= Blocks world =

Toy problem in artificial intelligence research

Step 1 of the Sussman anomaly, a problem in which an agent must recognise the blocks and arrange them into a stack with A at the top and C at the bottom

The blocks world is a planning domain in artificial intelligence. It consists of a set of wooden blocks of various shapes and colors sitting on a table. The goal is to build one or more vertical stacks of blocks. Only one block may be moved at a time: it may either be placed on the table or placed atop another block. Because of this, any blocks that are, at a given time, under another block cannot be moved. Moreover, some kinds of blocks cannot have other blocks stacked on top of them.

The simplicity of this toy world lends itself readily to classical symbolic artificial intelligence approaches, in which the world is modeled as a set of abstract symbols which may be reasoned about.

==Motivation==
Artificial Intelligence can be researched in theory and with practical applications. The problem with most practical applications is that the engineers don't know how to program an AI system. Instead of rejecting the challenge at all the idea is to invent an easy to solve domain which is called a toy problem. Toy problems were invented with the aim to program an AI which can solve it. The blocks world domain is an example of a toy problem. Its major advantage over more realistic AI applications is that many algorithms and software programs are available which can handle the situation. This allows comparing different theories against each other.

In its basic form, the blocks world problem consists of cubes of the same size which have all the color black. A mechanical robot arm has to pick and place the cubes.

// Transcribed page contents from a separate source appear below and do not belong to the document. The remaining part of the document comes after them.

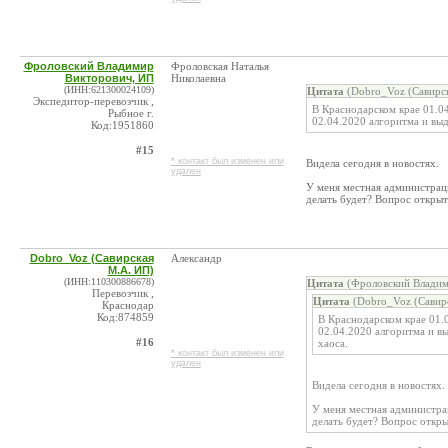
Фроловский Владимир
Фроловская Наталья
Викторович, ИП
Николаевна
(ИНН:621300024109)
Цитата
(Dobro_Voz (Савирск
Экспедитор-перевозчик ,
В Краснодарском крае 01.0
Рыбное г.
02.04.2020 алгоритма и выд
Код:1951860
#15
* контакт был изменен или
Видела сегодня в новостях.
удален
У меня местная администраци
делать будет? Вопрос открыт
Dobro_Voz (Савирская
Александр
М.А. ИП)
(ИНН:110300886678)
Цитата
(Фроловский Владим
Перевозчик ,
Цитата
(Dobro_Voz (Савирс
Краснодар
Код:874859
В Краснодарском крае 01.
02.04.2020 алгоритма и вы
#16
хаоса.
* контакт был изменен или
удален
Видела сегодня в новостях.
У меня местная администрац
делать будет? Вопрос откры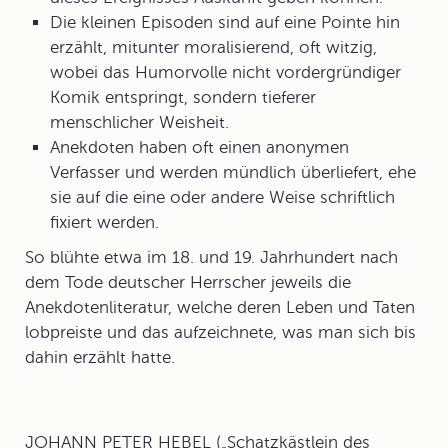
Die kleinen Episoden sind auf eine Pointe hin
erzählt, mitunter moralisierend, oft witzig,
wobei das Humorvolle nicht vordergründiger
Komik entspringt, sondern tieferer
menschlicher Weisheit.
Anekdoten haben oft einen anonymen
Verfasser und werden mündlich überliefert, ehe
sie auf die eine oder andere Weise schriftlich
fixiert werden.
So blühte etwa im 18. und
19. Jahrhundert
nach
dem Tode deutscher Herrscher jeweils die
Anekdotenliteratur, welche deren Leben und Taten
lobpreiste und das aufzeichnete, was man sich bis
dahin erzählt hatte.
JOHANN PETER HEBEL („Schatzkästlein des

More complicated derivatives of the problem consist of cubes of different sizes, shapes and colors. From an algorithmic perspective, blocks world is an NP-hard search and planning problem. The task is to bring the system from an initial state into a goal state.

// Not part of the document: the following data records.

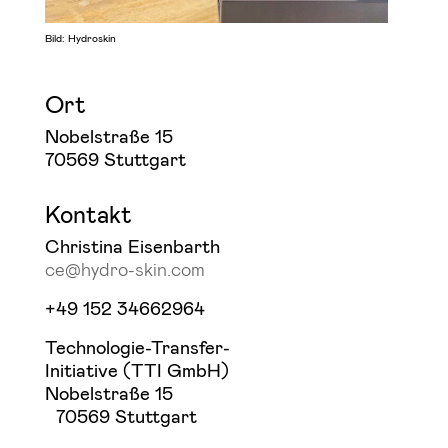
Bild: Hydroskin
Ort
Nobelstraße 15
70569 Stuttgart
Kontakt
Christina Eisenbarth
ce@hydro-skin.com
+49 152 34662964
Technologie-Transfer-
Initiative (TTI GmbH)
Nobelstraße 15
70569 Stuttgart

Automated planning and scheduling problems are usually described in the Planning Domain Definition Language (PDDL) notation which is an AI planning language for symbolic manipulation tasks. If something was formulated in the PDDL notation, it is called a domain. Therefore, the task of stacking blocks is a blocks world domain which stands in contrast to other planning problems like the dock worker robot domain and the monkey and banana problem.

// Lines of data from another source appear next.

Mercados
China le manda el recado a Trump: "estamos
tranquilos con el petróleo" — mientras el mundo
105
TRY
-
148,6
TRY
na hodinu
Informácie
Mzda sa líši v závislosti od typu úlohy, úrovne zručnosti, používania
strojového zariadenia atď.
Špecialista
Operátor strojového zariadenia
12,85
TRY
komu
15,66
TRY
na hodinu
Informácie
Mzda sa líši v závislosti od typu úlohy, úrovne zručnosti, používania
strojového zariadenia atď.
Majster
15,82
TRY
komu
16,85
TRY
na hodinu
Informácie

==Theses/projects which took place in a blocks world==
- Terry Winograd's SHRDLU
- Patrick Winston's Learning Structural Descriptions from Examples and Copy Demo
- Gerald Jay Sussman's Sussman anomaly
- Decision problem (Gupta and Nau, 1992): Given a starting Blocks World, an ending Blocks World, and an integer L > 0, is there a way to move the blocks to change the starting position to the ending position with L or less steps? This decision problem is NP-hard.